Together with Les Arcs, La Plagne forms just over half of the massive Paradiski, the world’s fourth biggest ski area and also the most visited. As you’d expect from a ski area this huge, there’s every type of run for every level of rider.

Personally, I’ve always been of the opinion that most skiers and snowboarders lie somewhere within the slightly hazy range of ‘intermediate’ riders – competent enough to handle pretty much all terrain but not particularly fussed for hunting out challenging black or red runs. Most riders prefer a more leisurely pace, on terrain they can handle with relative ease, hence the reason blue (intermediate) runs tend to be the most popular in the majority of resorts. If that’s you, read on as La Plagne has a wealth of terrain you’ll enjoy.

La Plagne really is an intermediate’s paradise with a total of 74 blues scattered all around the area (in comparison there are 9 greens, 33 reds and just 18 black runs). It doesn’t really matter which lift you take, at the top there will almost always be a blue option (or, more commonly, a number of options) to get back down. This means that even timid intermediate riders can still make their way around the area, getting a real sense of traveling as they cross from one sector to another.

Here’s our pick of the best blue runs and routes in and around La Plagne.
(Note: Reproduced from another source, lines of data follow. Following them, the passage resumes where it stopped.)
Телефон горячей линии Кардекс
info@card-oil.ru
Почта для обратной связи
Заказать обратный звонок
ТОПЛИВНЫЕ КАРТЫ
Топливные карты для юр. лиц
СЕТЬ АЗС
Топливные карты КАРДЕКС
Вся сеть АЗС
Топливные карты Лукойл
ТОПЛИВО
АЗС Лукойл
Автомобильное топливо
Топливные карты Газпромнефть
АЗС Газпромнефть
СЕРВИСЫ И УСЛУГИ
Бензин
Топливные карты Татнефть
Levasset blue (Bellecôte/Belle Plagne/Champagny)

Levasset blue (Bellecôte/Belle Plagne/Champagny)

This lengthy blue starts at the top of Roche de Mio on the main side of the mountain above Bellecôte and traverses across into the Champagny-en-Vanoise sector, covering a total distance of some 5.2km (3.2 miles). The run starts at 2716m and ends at 1834m giving a total vertical of 882m, all within spectacular scenery. Levasset is graded blue and, save for a couple of slightly steeper pitches near the start and also near the Carella chair, it mainly consists of wide-open, confidence-building terrain which is a joy to ride no matter what level you happen to be. More accomplished riders can really gun it down this huge motorway piste while even early intermediates will appreciate the sense of space and mellow gradient.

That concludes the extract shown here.